Publications  |  12.01.2025

Takeaways from AI Driven Drug Development Conference

Peter Flynn, from Choate’s Patent and IP team, attended the 2025 AI Drug Discovery & Development Conference, on November 19-20 at the Boston Convention and Events Center. This year’s conference brought together experts from biotech, pharma, and AI / machine learning industries.  In addition to several keynote talks, the conference included several talks within 5 different tracks: biology, chemistry, AI Infrastructure, AI in Clinical Trials, and Process Development.

Below are takeaways from the conference.  These represent the views of the conference speakers.

AI is Augmenting, Not Replacing Scientists

While AI can support scientists by handling repetitive tasks and analyzing large datasets efficiently, human expertise remains vital for interpreting complex data, making strategic decisions, and generating creative solutions in drug development.  “Humans-in-the-loop” are also necessary for supervising AI and making sure it remains on task.  In addition, for the industry to eventually gain widespread confidence and trust in AI-derived drugs and therapies, having humans involved at every step is essential.

Biotech and Pharma Remain Ripe for AI Disruption

On average, drug development programs take 10 years for FDA approval, cost in excess of $2 billion, and have a success rate of less than 10%. Meanwhile, the FDA is approving less than 50 new drugs per year.  Accordingly, there is ample motivation to find ways of using AI to reduce the cost and time needed to bring new drugs to patients.

AI Deployment in Biotech/Pharma is Accelerating

Foundation models (trained on public data sets) are being used for analysis of phenotypes, functional read-outs of small molecule data, predicting protein folding and function, patient interfacing & data intake, predicting cellular responses, high-throughput screening, etc.  With such catchy names as BioBERT, Me-LLaMA, MedSAM, and AntiBERTy, the repository of foundational models is rapidly increasing.  Meanwhile, a report from Menlo Ventures indicates that there has been a 7-fold increase in the number of healthcare organizations that have implemented domain-specific AI tools in 2025 compared to 2024. 

2025 has Proven to be the Year of the AI Agent

This year began with AI proving its worth in the form of narrowly-focused agents that are competent at accomplishing specific tasks.  Throughout the year, agents have become more complex and impactful to the point where there are now domain-specific agents covering areas such as biology and chemistry.  Biomni, Stanford’s self-described “General-Purpose Biomedical AI Agent,” is an example of this.  The industry is using agents for an ever-increasing skill set.

Data Availability is Becoming the Biggest Limitation for AI

Data is key.  An AI model is only as good as the data it is trained on.  Unfortunately, available data often only covers a tiny fraction of the biological or chemical design space.  In order to expand the AI design envelop, companies are employing physical automation, lab-in-the-loop, and other high throughput strategies for streamlining the data collection process.  “Physics-based” simulations are also being employed to extrapolate beyond the boundaries of the available data sets.

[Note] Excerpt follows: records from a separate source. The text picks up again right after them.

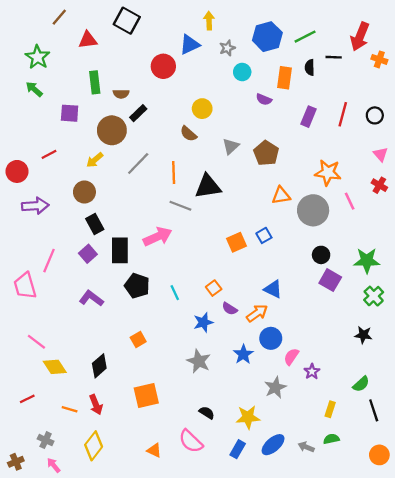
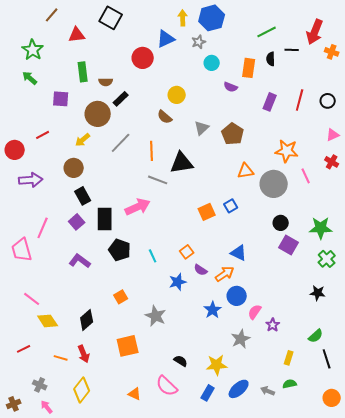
blue hexagon: (267, 37) -> (212, 18), moved
pink triangle: (380, 154) -> (333, 135), turned 48
gray star: (199, 361) -> (156, 316), moved

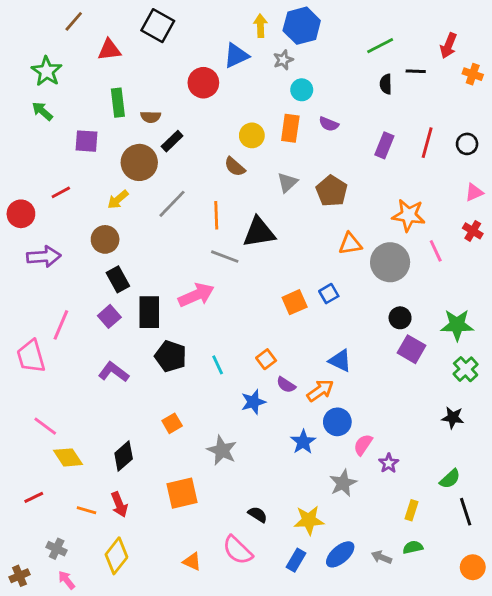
red arrow: (315, 32) -> (449, 46), size x0.7
orange rectangle: (249, 68) -> (290, 128), moved

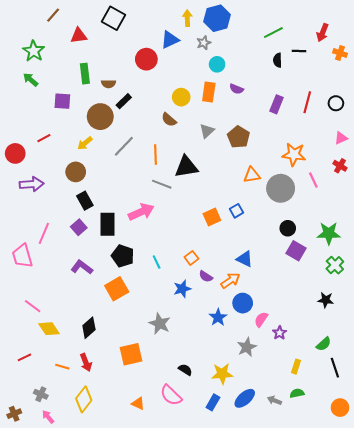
orange square: (172, 423) -> (117, 289), moved, size x1.6

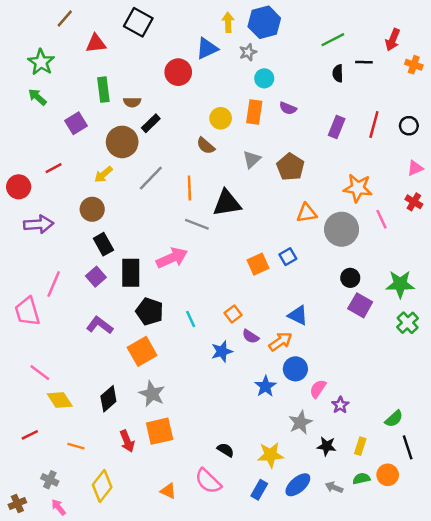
purple square: (62, 101) -> (76, 123), turned -36
black star: (326, 300) -> (327, 446), moved
gray star: (160, 324) -> (152, 394), moved
red arrow: (86, 362) -> (127, 441), moved
orange circle: (340, 408) -> (388, 475), moved

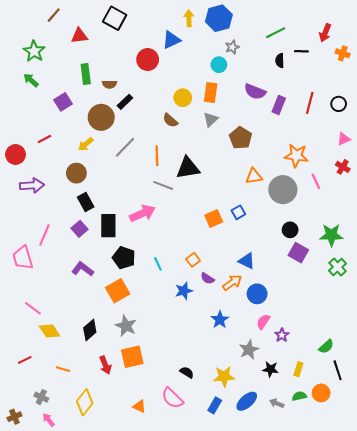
gray star: (248, 52) -> (232, 47), moved
purple semicircle: (288, 108) -> (255, 92), moved, size x1.5
gray triangle: (252, 159) -> (211, 119), moved
blue circle: (295, 369) -> (257, 294), moved

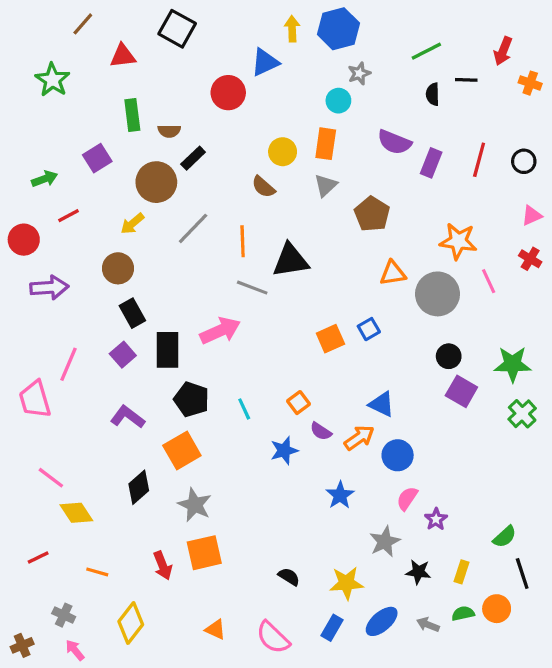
green arrow: (31, 80) -> (44, 179), moved, turned 119
black diamond: (90, 330) -> (139, 487), moved
pink semicircle: (172, 398) -> (273, 637), moved

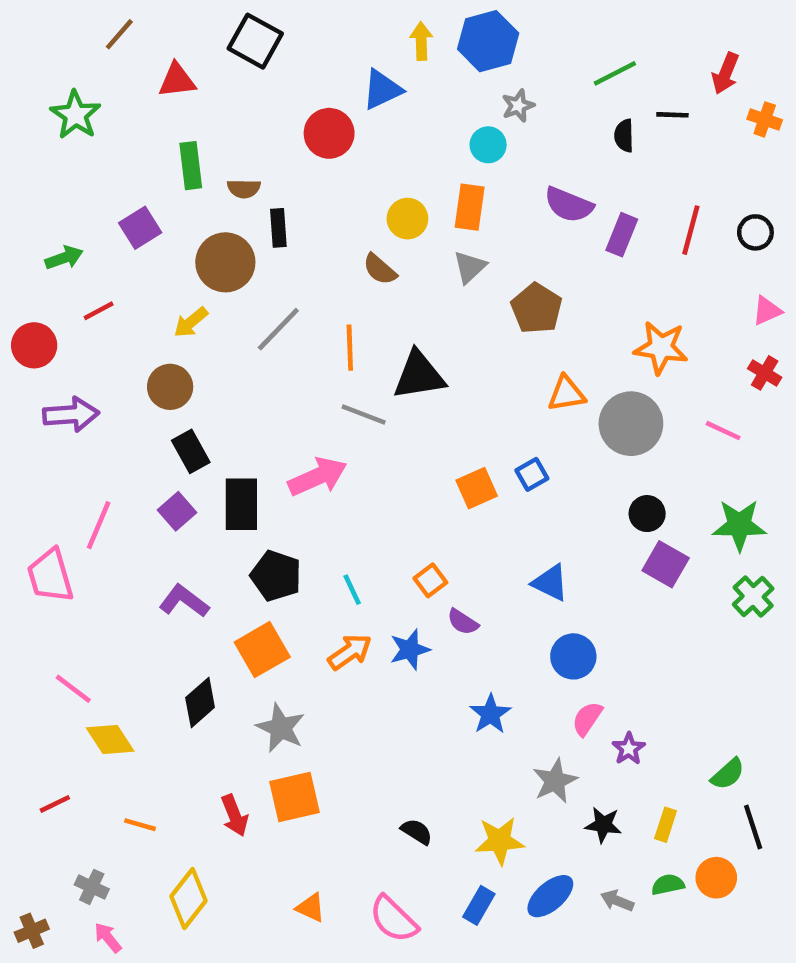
black rectangle: (193, 158) -> (278, 228), turned -50
pink line: (489, 281) -> (723, 431), moved, turned -40
orange arrow: (359, 438) -> (350, 652), moved

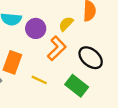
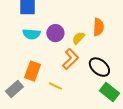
purple circle: (36, 28) -> (55, 33), moved
green rectangle: (77, 86) -> (109, 92), moved

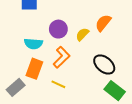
orange semicircle: (98, 27) -> (103, 23), turned -144
cyan semicircle: (31, 34) -> (33, 44), moved
orange L-shape: (70, 59) -> (61, 57), moved

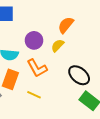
orange semicircle: (103, 23) -> (66, 25), moved
orange L-shape: (61, 57) -> (37, 68), turned 105

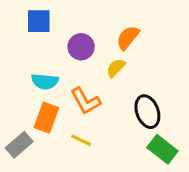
purple circle: (34, 40) -> (81, 47), moved
black ellipse: (79, 75) -> (147, 112), turned 30

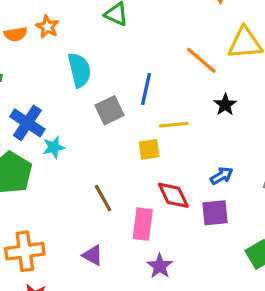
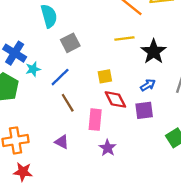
blue line: (146, 89) -> (60, 77), moved, turned 35
black star: (225, 105) -> (154, 52), moved, size x1.6
yellow line: (174, 125) -> (124, 38), moved
yellow square: (149, 149) -> (105, 76), moved

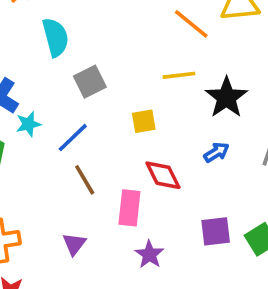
yellow square: (105, 76) -> (144, 121), moved
purple square: (144, 110) -> (216, 231), moved
purple triangle: (62, 142) -> (74, 244), turned 40

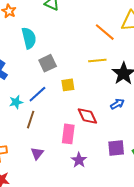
yellow square: (144, 121) -> (68, 85), moved
cyan star: (28, 124) -> (16, 102), moved
brown line: (85, 180) -> (31, 120), moved, turned 48

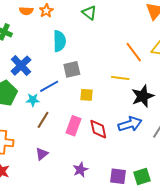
blue line: (37, 94) -> (49, 86), moved
blue arrow: (117, 104) -> (130, 124), size x1.6
pink rectangle: (68, 134) -> (74, 126), moved
purple square: (116, 148) -> (118, 176), moved

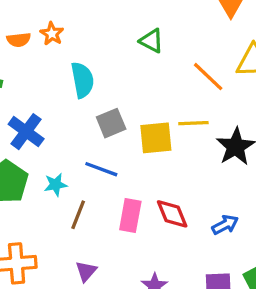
green triangle: (89, 13) -> (152, 41), moved
blue line: (49, 86) -> (101, 169), moved, turned 60
yellow square: (87, 95) -> (156, 138), moved, size x1.5
blue arrow: (130, 124) -> (225, 225), moved, size x0.7

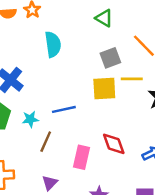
gray square: (111, 123) -> (110, 58), moved
blue line: (101, 169) -> (64, 109), turned -35
pink rectangle: (130, 216) -> (81, 157), moved

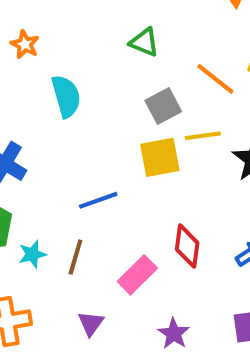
cyan star: (30, 119) -> (32, 254), moved
red diamond: (114, 144) -> (187, 246), turned 35
pink rectangle: (81, 157) -> (137, 275), turned 40

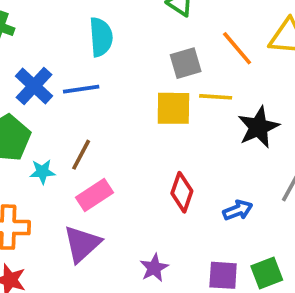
blue line: (98, 200) -> (81, 89), moved
brown line: (75, 257) -> (81, 155), moved
pink rectangle: (137, 275) -> (94, 195), moved
purple triangle: (91, 323) -> (82, 244), size x1.6

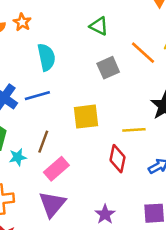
yellow line: (216, 97) -> (134, 130), moved
yellow square: (173, 108) -> (86, 117), moved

Breaking Data and Organizational Silos will Enhance AI Impact

The drug development ecosystem is saturated with siloed data living in incompatible systems.  For example, data is often not translatable between data silos in the target identification, drug design, drug development, in vitro testing, in vivo testing, clinical trial, and real-world data domains.  Similarly, large companies often have organizational silos by design, to ensure deep domain expertise (i.e., scientific, regulatory, safety, etc.).  However, there is often a cognitive disconnect between these silos.  Implementing centralized data platforms and some measure of organizational cross-training can help to break these silos, and enable adaptability between domains.

There are Opportunities in the Mundane

While the idea of using generative AI to revolutionize drug-discovery may seem enticing, there may be greater near-term opportunities in the mundane aspects of drug-development, particularly as it pertains to time-intensive regulatory processes.  Using AI for tasks such as streamlining regulatory paperwork, patient recruitment and stratification, clinical trial data curation, and other “unsexy” tasks may be the lowest hanging fruit when it comes to reducing the FDA approval timeline.